Name: nginx-ingress Selector: app=nginx-ingress Node-Selector: Labels: app.kubernetes.io/managed-by=Helm Annotations: deprecated.daemonset.template.generation: 21 meta.helm.sh/release-name: nginx-controller meta.helm.sh/release-namespace: default Desired Number of Nodes Scheduled: 3 Current Number of Nodes Scheduled: 3 Number of Nodes Scheduled with Up-to-date Pods: 3 Number of Nodes Scheduled with Available Pods: 3 Number of Nodes Misscheduled: 0 Pods Status: 3 Running / 0 Waiting / 0 Succeeded / 0 Failed Pod Template: Labels: app=nginx-ingress Annotations: nginx.ingress.kubernetes.io/proxy-ssl-protocols: TLSv1.2 nginx.ingress.kubernetes.io/service-upstream: true nginx.org/server-tokens: false Service Account: nginx-ingress Containers: nginx-ingress: Image: docker-registry.com:5000/nginx/nginx-ingress:1.10.1 Ports: 80/TCP, 443/TCP Host Ports: 80/TCP, 443/TCP Args: -nginx-configmaps=$(POD_NAMESPACE)/nginx-vs-config -default-server-tls-secret=$(POD_NAMESPACE)/apps-tls-secret -v=3 -virtualserver-template-path=/opt/nginx.virtualserver.tmpl -enable-preview-policies=true -enable-snippets=true Limits: cpu: 2 memory: 4Gi Requests: cpu: 1 memory: 4Gi Environment: TZ: Asia/Kolkata POD_NAMESPACE: (v1:metadata.namespace) POD_NAME: (v1:metadata.name) Mounts: /etc/localtime from tz-config (rw) /opt from config-path (rw) Volumes: config-path: Type: ConfigMap (a volume populated by a ConfigMap) Name: nginx-vs-config Optional: false tz-config: Type: HostPath (bare host directory volume) Path: /etc/localtime HostPathType: Events: Type Reason Age From Message

Normal SuccessfulDelete 23m daemonset-controller Deleted pod: nginx-ingress-h67ds Normal SuccessfulCreate 23m daemonset-controller Created pod: nginx-ingress-gn7cp Normal SuccessfulDelete 23m daemonset-controller Deleted pod: nginx-ingress-nj9zg Normal SuccessfulCreate 23m daemonset-controller Created pod: nginx-ingress-xz7r7 Normal SuccessfulDelete 23m daemonset-controller Deleted pod: nginx-ingress-btdxl Normal SuccessfulCreate 22m daemonset-controller Created pod: nginx-ingress-57vkv Normal SuccessfulDelete 32s daemonset-controller Deleted pod: nginx-ingress-xz7r7 Normal SuccessfulCreate 27s daemonset-controller Created pod: nginx-ingress-85sxn Normal SuccessfulDelete 24s daemonset-controller Deleted pod: nginx-ingress-gn7cp Normal SuccessfulCreate 21s daemonset-controller Created pod: nginx-ingress-k2w7j Normal SuccessfulDelete 19s daemonset-controller Deleted pod: nginx-ingress-57vkv Normal SuccessfulCreate 16s daemonset-controller Created pod: nginx-ingress-glh42 draj@master3:~$

brianehlert commented 1 year ago

You are saying "it is not working" and I have to apologize but I am going to ask: what is not working?

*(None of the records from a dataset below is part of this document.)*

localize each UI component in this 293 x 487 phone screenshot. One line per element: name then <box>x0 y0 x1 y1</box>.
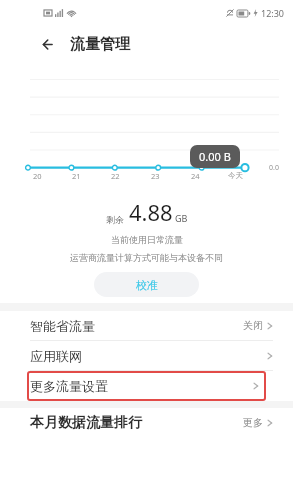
button[interactable]: 返回 <box>34 30 62 58</box>
staticText: 当前使用日常流量 <box>111 234 183 245</box>
staticText: 应用联网 <box>30 348 82 364</box>
staticText: 21 <box>72 171 81 181</box>
staticText: 12:30 <box>261 7 285 19</box>
staticText: GB <box>175 212 188 224</box>
staticText: 运营商流量计算方式可能与本设备不同 <box>70 252 223 263</box>
staticText: 本月数据流量排行 <box>30 414 142 432</box>
staticText: 20 <box>33 171 42 181</box>
staticText: 校准 <box>136 278 158 292</box>
staticText: 24 <box>191 171 200 181</box>
staticText: 更多 <box>243 416 263 429</box>
staticText: 智能省流量 <box>30 318 95 334</box>
staticText: 更多流量设置 <box>30 378 108 394</box>
button[interactable]: 智能省流量 <box>0 311 293 340</box>
staticText: 今天 <box>228 171 243 180</box>
staticText: 22 <box>111 171 120 181</box>
button[interactable]: 更多流量设置 <box>27 371 266 401</box>
button[interactable]: 本月数据流量排行 <box>0 408 293 437</box>
button[interactable]: 校准 <box>94 272 199 297</box>
staticText: 0.0 <box>269 163 279 173</box>
staticText: 0.00 B <box>199 149 231 164</box>
button[interactable]: 应用联网 <box>0 341 293 370</box>
staticText: 剩余 <box>106 214 124 225</box>
staticText: 23 <box>151 171 160 181</box>
staticText: 4.88 <box>129 197 173 227</box>
staticText: 关闭 <box>243 319 263 332</box>
staticText: 流量管理 <box>70 35 130 54</box>
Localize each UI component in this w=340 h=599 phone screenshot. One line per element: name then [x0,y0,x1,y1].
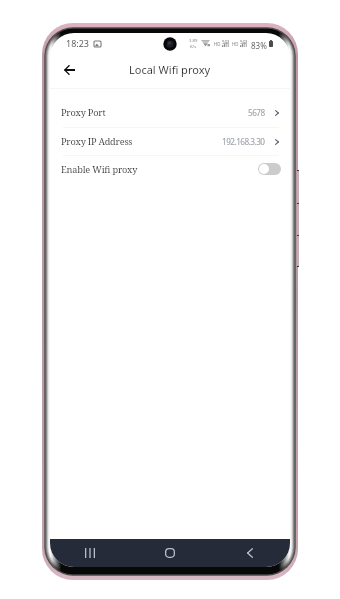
button[interactable]: Recent apps [50,539,130,567]
staticText: 3.89 [189,38,198,44]
staticText: 5G [240,39,246,45]
staticText: HD [232,41,239,47]
staticText: Local Wifi proxy [129,62,211,77]
staticText: HD [214,41,221,47]
button[interactable]: Home [130,539,210,567]
staticText: 5678 [248,107,265,118]
button[interactable]: Back [56,57,82,83]
staticText: 5G [222,39,228,45]
button[interactable]: Enable Wifi proxy [50,155,290,184]
staticText: 18:23 [66,37,90,49]
staticText: Proxy IP Address [61,135,133,148]
button[interactable]: Back [210,539,290,567]
staticText: Enable Wifi proxy [61,163,138,176]
staticText: 83% [251,40,267,51]
button[interactable]: Proxy Port [50,98,290,126]
staticText: Proxy Port [61,106,106,119]
button[interactable]: Proxy IP Address [50,127,290,155]
staticText: 192.168.3.30 [222,136,265,147]
staticText: K/s [190,44,197,50]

Do any of your Ingress objects have errors? Is the snippet not being written to the nginx.conf in the ingress controller pod?

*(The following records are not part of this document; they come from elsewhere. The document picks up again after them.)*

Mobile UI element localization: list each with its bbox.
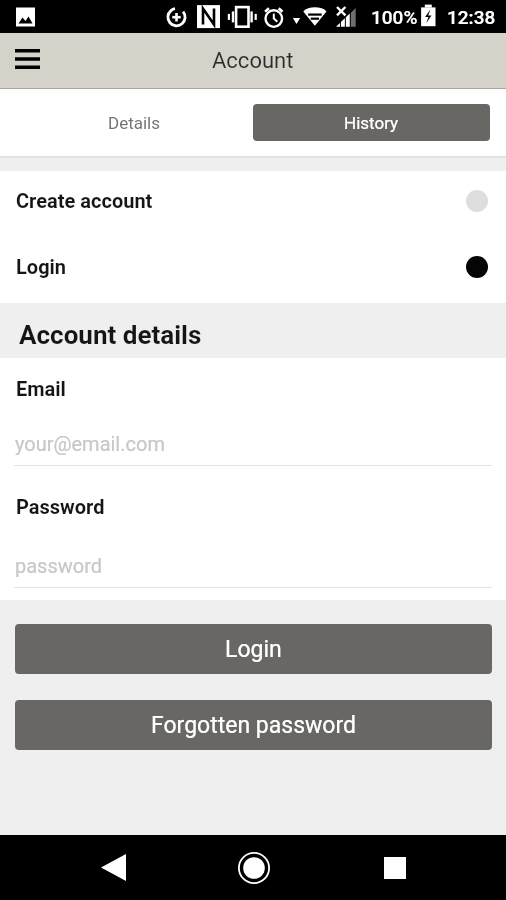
staticText: password [15,554,103,577]
button[interactable]: Home [213,835,294,900]
button[interactable]: Forgotten password [15,700,492,750]
staticText: Create account [16,189,153,212]
button[interactable]: Login [15,624,492,674]
button[interactable]: Create account [0,171,506,237]
staticText: Account [212,48,294,74]
staticText: 12:38 [447,6,496,28]
staticText: 100% [371,6,418,28]
button[interactable]: Login [0,237,506,303]
staticText: Email [16,377,66,400]
staticText: Login [16,255,67,278]
staticText: Password [16,495,105,518]
button[interactable]: Open navigation menu [4,38,50,84]
button[interactable]: Recent apps [354,835,435,900]
staticText: Details [108,113,161,133]
button[interactable]: Back [73,835,154,900]
staticText: Login [225,636,282,663]
button[interactable]: Details [22,104,247,141]
button[interactable]: History [253,104,490,141]
staticText: Forgotten password [151,712,356,739]
staticText: your@email.com [15,432,165,455]
staticText: Account details [19,320,202,350]
staticText: History [344,113,399,133]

I am not following how you are determining that it is not working. executing nginx -T in the pod will quickly show us the resolved configuration.

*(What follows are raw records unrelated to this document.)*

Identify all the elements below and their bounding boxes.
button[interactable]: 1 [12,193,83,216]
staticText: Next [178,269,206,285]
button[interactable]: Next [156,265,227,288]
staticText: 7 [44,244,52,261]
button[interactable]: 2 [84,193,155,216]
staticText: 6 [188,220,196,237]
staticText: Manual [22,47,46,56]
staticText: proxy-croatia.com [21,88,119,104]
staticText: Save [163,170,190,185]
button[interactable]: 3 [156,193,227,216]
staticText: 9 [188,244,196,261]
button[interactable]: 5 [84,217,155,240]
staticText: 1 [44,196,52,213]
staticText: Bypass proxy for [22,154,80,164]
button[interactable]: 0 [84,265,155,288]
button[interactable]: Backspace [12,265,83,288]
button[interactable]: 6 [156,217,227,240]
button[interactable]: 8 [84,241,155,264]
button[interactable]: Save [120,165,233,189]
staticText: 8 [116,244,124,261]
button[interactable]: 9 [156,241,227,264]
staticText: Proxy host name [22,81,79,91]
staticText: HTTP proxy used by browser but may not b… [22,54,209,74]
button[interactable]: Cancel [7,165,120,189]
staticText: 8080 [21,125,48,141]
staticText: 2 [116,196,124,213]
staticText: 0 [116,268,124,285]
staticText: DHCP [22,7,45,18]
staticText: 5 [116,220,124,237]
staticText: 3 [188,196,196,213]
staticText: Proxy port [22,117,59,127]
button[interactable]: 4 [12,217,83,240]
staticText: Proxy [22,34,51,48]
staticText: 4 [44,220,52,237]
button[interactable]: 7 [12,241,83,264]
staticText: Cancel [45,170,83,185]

vepatel commented 1 year ago

@vadlakiran any update on this?

vadlakiran commented 1 year ago

@brianehlert, I am trying to whitelist the specific IP in ingress, I have tried with snippet but did not worked Is there any solution to whitelist the ip

brianehlert commented 1 year ago

I take it that what @vepatel suggested here is not working? Are there errors? Did you enable snippets with the deployment option?

apiVersion: networking.k8s.io/v1
kind: Ingress
metadata:
  name: cafe-ingress-with-snippets
  annotations:    
    nginx.org/location-snippets: |
              deny  192.168.1.1;
              allow 192.168.1.0/24;
              allow 10.1.1.0/16;
              allow 2001:0db8::/32;
              deny  all;
}

I am guessing this is not an option because you are trying to exclusively use the Ingress resource: https://docs.nginx.com/nginx-ingress-controller/configuration/policy-resource/#accesscontrol

github-actions[bot] commented 8 months ago

This issue is stale because it has been open 90 days with no activity. Remove stale label or comment or this will be closed in 10 days.

github-actions[bot] commented 8 months ago

This issue was closed because it has been stalled for 10 days with no activity.